Mr. Ahuja is a recognized uranium geologist with over 35 years of exploration and management experience in North America, with first-hand knowledge of all major Canadian uranium deposits.

- Peter Arendt - Vice President Engineering & Marketing

Mr. Arendt has over 20 years of experience in mine operations, engineering and coal marketing.

- Donna Mercier - Communications Specialist

President of Mercier Solutions, Ms. Mercier has 15 years experience in public relations, communication and marketing, primarily in Yukon.

- CHF Investor Relations

CHF Investor Relations, of Toronto and Calgary, was retained as the Company's investor relations counsel in August 2005. For more than 40 years, CHF has represented public companies listed on the TSX and TSX Venture exchanges, making it Canada's longest established IR company.

Finance

- Additional funds were raised in July and December via private placement financing.

- Cash Minerals is well funded with no debt, with $10.1 million in the treasury at January 1, 2006.

About Cash Minerals Ltd.

Cash Minerals Ltd. (www.cashminerals.com) is an emerging energy resource company listed on the TSX Venture Exchange under the symbol "CHX" and has approximately 60.0 million shares outstanding. Current activities are primarily focused on the development of its significant base of coal and uranium assets in Yukon.

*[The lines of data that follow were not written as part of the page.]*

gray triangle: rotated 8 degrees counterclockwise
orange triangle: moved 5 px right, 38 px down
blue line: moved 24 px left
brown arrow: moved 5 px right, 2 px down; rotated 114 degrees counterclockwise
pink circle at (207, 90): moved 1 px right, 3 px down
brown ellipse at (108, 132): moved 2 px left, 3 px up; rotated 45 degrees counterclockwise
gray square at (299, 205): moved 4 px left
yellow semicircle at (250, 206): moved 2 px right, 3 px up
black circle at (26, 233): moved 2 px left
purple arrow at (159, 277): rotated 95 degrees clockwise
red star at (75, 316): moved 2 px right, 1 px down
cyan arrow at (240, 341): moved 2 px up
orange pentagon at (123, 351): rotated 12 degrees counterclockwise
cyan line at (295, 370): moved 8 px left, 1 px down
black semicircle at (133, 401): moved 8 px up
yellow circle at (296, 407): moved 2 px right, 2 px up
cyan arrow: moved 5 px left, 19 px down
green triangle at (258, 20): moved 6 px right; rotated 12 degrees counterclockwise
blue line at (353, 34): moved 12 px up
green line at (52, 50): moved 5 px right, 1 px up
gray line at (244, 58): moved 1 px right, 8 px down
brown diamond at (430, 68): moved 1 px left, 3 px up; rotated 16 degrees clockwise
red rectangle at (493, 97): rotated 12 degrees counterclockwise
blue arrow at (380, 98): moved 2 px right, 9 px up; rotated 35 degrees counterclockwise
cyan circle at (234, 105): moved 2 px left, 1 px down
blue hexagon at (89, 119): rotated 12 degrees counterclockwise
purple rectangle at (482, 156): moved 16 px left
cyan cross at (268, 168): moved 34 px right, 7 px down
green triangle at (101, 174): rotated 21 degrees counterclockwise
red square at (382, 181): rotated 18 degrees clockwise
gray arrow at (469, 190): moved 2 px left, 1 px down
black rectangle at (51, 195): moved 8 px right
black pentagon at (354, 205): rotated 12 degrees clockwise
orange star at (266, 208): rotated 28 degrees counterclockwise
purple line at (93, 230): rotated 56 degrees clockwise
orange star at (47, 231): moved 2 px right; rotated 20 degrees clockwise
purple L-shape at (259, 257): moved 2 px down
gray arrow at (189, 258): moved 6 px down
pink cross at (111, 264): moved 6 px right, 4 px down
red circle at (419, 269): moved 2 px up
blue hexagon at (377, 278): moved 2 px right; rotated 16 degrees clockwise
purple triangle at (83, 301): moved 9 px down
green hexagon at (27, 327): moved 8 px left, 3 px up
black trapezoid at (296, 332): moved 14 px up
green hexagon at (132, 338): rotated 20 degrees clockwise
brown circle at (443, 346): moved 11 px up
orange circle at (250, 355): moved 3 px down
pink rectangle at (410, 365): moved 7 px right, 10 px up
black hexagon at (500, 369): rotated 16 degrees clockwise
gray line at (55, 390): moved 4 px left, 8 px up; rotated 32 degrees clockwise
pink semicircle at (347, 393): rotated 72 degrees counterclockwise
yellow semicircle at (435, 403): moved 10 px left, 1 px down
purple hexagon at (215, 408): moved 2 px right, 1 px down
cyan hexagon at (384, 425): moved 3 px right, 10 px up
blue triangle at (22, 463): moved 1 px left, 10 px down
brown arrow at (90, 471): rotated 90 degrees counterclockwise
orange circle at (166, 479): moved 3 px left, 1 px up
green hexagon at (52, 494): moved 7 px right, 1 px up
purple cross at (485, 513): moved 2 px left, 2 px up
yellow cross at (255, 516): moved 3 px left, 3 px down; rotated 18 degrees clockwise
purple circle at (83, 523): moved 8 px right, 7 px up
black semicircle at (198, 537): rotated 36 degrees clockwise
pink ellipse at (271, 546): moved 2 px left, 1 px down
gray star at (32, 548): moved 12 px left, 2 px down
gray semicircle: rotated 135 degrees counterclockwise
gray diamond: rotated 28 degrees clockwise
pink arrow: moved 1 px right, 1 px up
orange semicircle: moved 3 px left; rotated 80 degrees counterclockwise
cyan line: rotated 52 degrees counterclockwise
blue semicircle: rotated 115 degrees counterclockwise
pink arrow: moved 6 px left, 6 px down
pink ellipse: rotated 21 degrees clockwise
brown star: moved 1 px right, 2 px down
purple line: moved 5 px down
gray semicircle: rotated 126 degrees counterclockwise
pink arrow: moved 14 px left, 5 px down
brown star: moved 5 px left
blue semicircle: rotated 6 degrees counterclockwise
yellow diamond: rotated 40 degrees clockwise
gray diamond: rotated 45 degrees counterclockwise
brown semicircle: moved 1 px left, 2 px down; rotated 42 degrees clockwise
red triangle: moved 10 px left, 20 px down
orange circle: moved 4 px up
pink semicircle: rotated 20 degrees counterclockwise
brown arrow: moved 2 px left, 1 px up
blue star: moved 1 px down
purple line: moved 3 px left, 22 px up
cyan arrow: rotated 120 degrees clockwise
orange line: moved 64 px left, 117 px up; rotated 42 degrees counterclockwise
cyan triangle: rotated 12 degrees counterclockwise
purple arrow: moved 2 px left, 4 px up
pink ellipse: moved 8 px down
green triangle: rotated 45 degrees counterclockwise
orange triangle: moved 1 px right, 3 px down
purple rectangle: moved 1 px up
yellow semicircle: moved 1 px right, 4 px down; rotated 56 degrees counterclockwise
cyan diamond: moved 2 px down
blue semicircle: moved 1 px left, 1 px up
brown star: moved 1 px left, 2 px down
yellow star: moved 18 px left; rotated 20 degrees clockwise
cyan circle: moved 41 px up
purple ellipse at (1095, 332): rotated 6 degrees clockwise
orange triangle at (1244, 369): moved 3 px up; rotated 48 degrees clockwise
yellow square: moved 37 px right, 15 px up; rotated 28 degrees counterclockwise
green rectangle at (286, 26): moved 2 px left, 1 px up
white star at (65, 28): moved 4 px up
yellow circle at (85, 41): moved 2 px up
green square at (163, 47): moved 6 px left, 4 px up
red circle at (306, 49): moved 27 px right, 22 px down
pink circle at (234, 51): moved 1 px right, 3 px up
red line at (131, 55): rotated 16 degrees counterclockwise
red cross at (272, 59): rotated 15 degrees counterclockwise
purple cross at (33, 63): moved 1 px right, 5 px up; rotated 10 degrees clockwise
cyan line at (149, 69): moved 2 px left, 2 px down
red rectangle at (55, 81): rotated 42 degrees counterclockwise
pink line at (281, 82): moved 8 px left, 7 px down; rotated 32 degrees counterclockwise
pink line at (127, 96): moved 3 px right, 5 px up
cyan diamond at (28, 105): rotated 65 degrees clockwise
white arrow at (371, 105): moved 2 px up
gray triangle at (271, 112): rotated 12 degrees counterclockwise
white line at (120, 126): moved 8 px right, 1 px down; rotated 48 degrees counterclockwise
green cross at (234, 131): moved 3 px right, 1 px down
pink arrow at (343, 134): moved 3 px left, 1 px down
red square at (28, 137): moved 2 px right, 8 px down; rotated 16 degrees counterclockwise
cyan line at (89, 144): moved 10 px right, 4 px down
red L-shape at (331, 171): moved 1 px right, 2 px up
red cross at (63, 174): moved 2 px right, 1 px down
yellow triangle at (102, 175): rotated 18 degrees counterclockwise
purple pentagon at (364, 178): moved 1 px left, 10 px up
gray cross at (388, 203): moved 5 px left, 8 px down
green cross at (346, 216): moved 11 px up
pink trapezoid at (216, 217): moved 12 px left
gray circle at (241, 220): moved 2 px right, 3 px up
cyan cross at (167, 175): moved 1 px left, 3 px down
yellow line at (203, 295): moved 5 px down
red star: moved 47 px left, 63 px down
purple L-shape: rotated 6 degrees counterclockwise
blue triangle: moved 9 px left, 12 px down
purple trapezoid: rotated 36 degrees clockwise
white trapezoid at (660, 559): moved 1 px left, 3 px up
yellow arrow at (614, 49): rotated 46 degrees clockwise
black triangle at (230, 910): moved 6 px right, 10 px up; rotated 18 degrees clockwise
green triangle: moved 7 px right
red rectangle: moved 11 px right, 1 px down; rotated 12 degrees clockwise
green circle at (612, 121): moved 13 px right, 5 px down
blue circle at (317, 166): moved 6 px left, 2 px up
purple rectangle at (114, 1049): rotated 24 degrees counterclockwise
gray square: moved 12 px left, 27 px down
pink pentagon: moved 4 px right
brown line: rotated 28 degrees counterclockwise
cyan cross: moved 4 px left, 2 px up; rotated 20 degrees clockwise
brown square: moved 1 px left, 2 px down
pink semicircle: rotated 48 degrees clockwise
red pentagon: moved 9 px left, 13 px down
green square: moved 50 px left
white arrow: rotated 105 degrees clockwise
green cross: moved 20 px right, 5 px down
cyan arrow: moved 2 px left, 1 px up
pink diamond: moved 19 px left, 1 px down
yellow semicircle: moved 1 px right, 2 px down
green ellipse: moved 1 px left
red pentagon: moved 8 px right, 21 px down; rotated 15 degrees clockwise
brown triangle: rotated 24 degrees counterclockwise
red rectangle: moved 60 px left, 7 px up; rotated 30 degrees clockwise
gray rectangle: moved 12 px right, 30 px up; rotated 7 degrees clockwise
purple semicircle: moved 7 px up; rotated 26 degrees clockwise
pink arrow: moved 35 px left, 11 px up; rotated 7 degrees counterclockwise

The Division Mountain Coal Project's five Coal leases measure 776.4 hectares and the 30 Territorial Coal Exploration licenses cover some 360,000 hectares in coal-bearing stratigraphy. The Updated NI 43-101 Report dated December 21, 2005 by qualified person under National Instrument 43-101 T. C. Becker, B.Sc., P.Geo. of Norwest Group (filed with SEDAR on January 10, 2006) confirmed coal resources of 52.5 million tonnes entirely in the Measured category and a feasibility study is nearing completion.

Cash Minerals' Uranium exploration projects boast major stakes in seven quality projects all of which were previously drilled. Four resemble an Olympic Dam-type project, two are modeled after the prolific Rossing Deposit in South Africa and one is testing possible unconformity-related, high grade, vein-and-fracture-controlled uranium mineralization.